Augustin Sabatié : J’ai 24 ans. Je suis actuellement étudiant à Paris en philosophie politique, après un Master-I de droit public. Mon mémoire de fin d’étude porte sur l’excellent Philippe Muray.
Originaire du Poitou par mon père, le Châtillonnais est pour moi une terre d’adoption. Ma famille maternelle y est implantée depuis deux siècles, et compte parmi ses rangs des maitres de forges, des agriculteurs et des conseillers généraux. Quand j’avais six ans, mes parents ont fait le choix de nous ré-enraciner dans une vieille maison familiale située à Voulaines-les-Templiers, pour y vivre à l’année, dans un confort un peu rustique pour commencer.

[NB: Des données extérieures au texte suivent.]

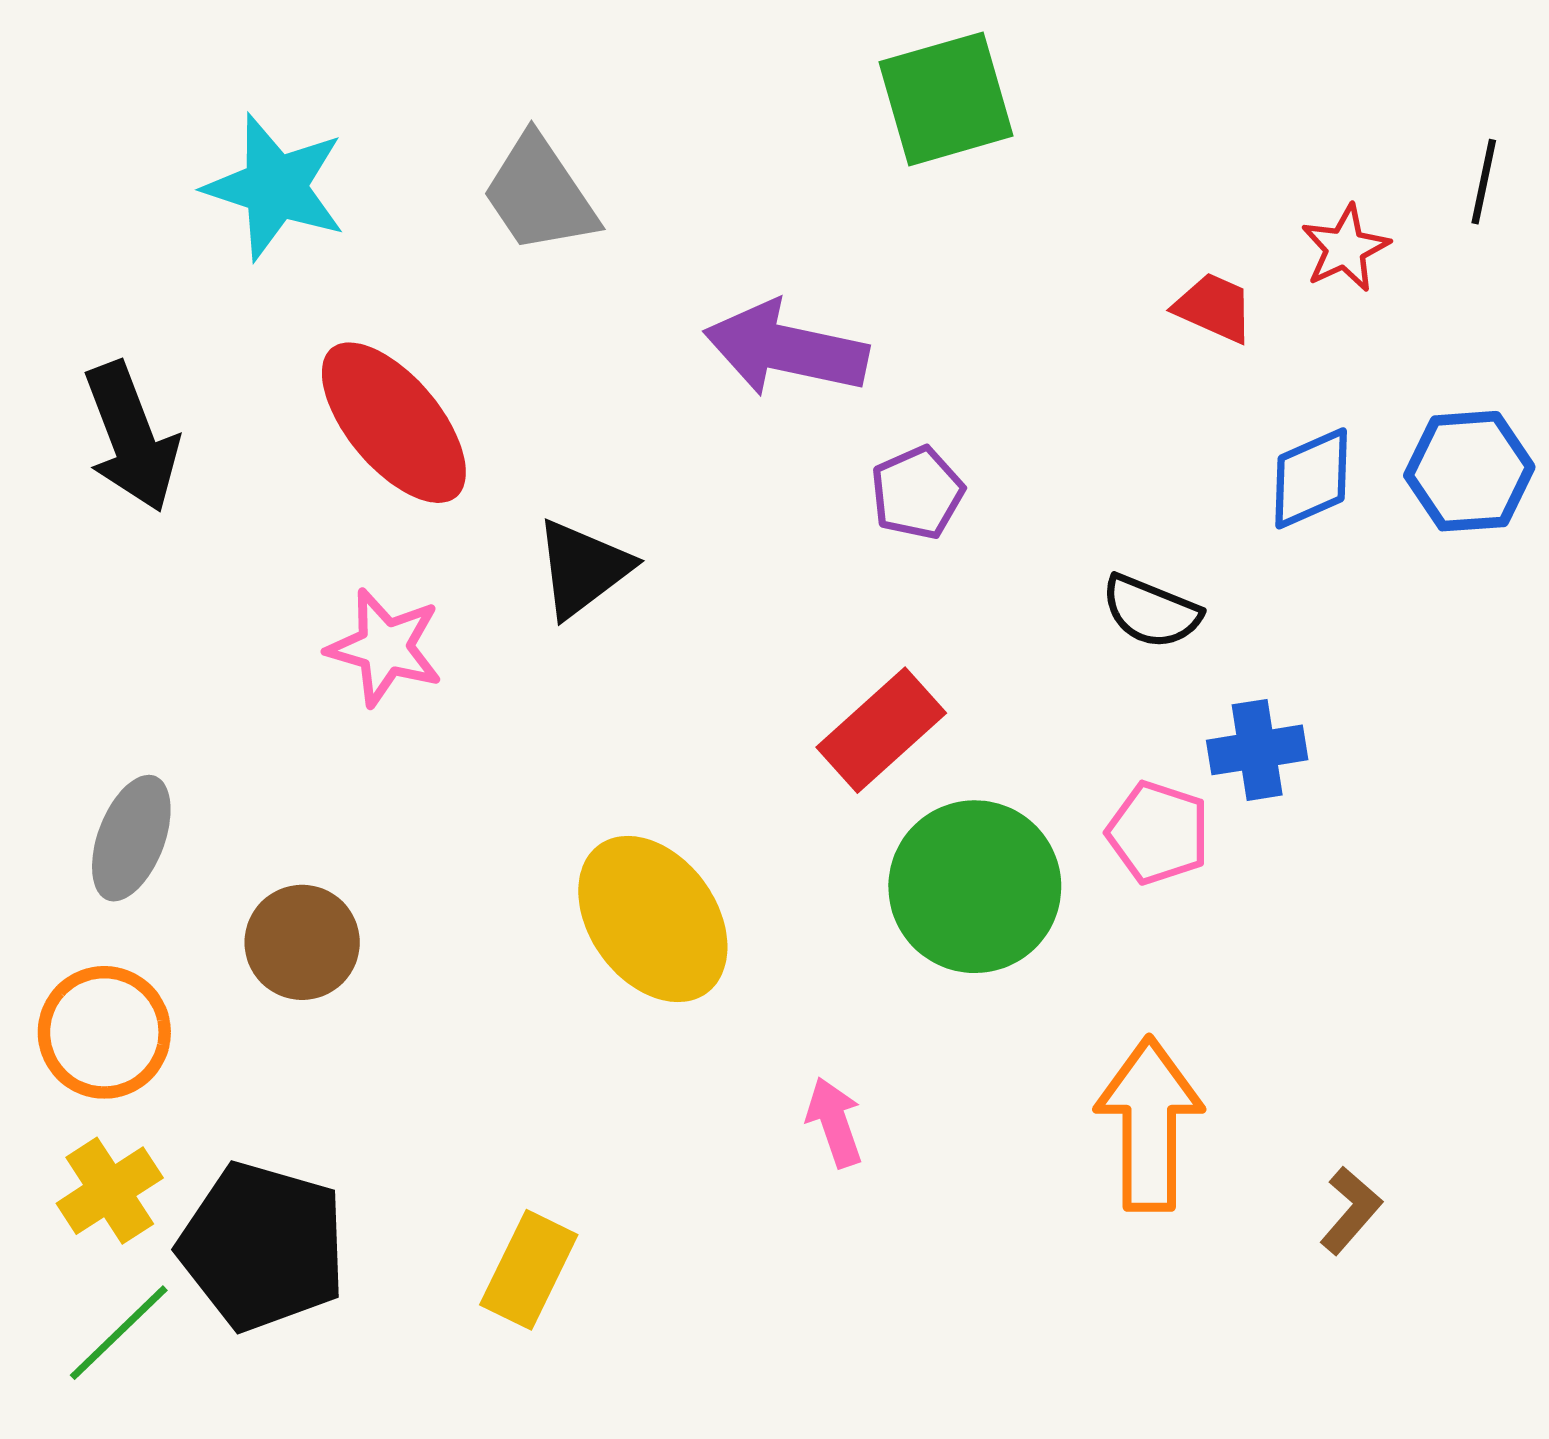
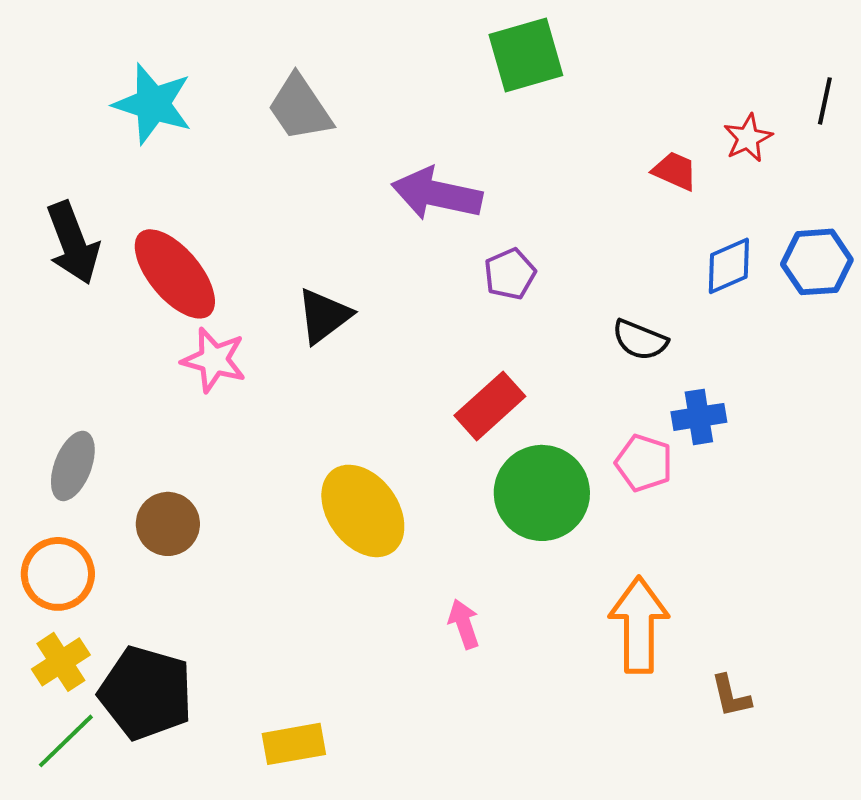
red ellipse: (394, 423) -> (175, 274), moved
brown L-shape: (1351, 1210) -> (731, 696), moved, turned 126
yellow rectangle: (529, 1270) -> (294, 744), moved, turned 54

Mais foin du confort pour des petits gus comme mes frères et moi qui avions un grand jardin pour construire nos cabanes ! J’ai été à l’école Saint-Bernard de Châtillon-sur-Seine, où a vécu saint Bernard de Clairvaux. Au terme de ces quelques années à la campagne, nous avons déménagé à Fontainebleau, sans pour autant oublier que nos racines s’étaient établies là-bas. Nous y revenons depuis à chaque vacances.
Le R&N : Vous n’êtes pas à proprement parler un professionnel de la politique et vous abordez pour la première fois l’exercice si particulier des élections : quels sont les ressorts de votre engagement ? les deux ou trois principes intangibles qui guideront l’accomplissement de votre mandat ? votre définition du bien commun ?
A.S. : « Pas un professionnel de la politique », je ne vous le fais pas dire ! J’ai fait mes classes en 2013 dans les rangs de la Manif pour Tous et mouvements associés, comme des centaines d’autres jeunes. Avant cela, j’éprouvais une certaine curiosité pour la politique mais sans être un militant dans l’âme. L’année 2013 fut décisive, un combat de tous les instants pour mes amis et moi (tractages, collages, réunions publiques etc.). Le dédain d’une certaine élite politique et médiatique, ainsi que les jets de gaz lacrymogènes dans la figure, ont eu, il faut le dire, l’effet paradoxal de susciter des vocations. Beaucoup de jeunes aujourd’hui engagés en politique ont connu un semblable expérience. Sans Christiane Taubira rien n’eut été possible !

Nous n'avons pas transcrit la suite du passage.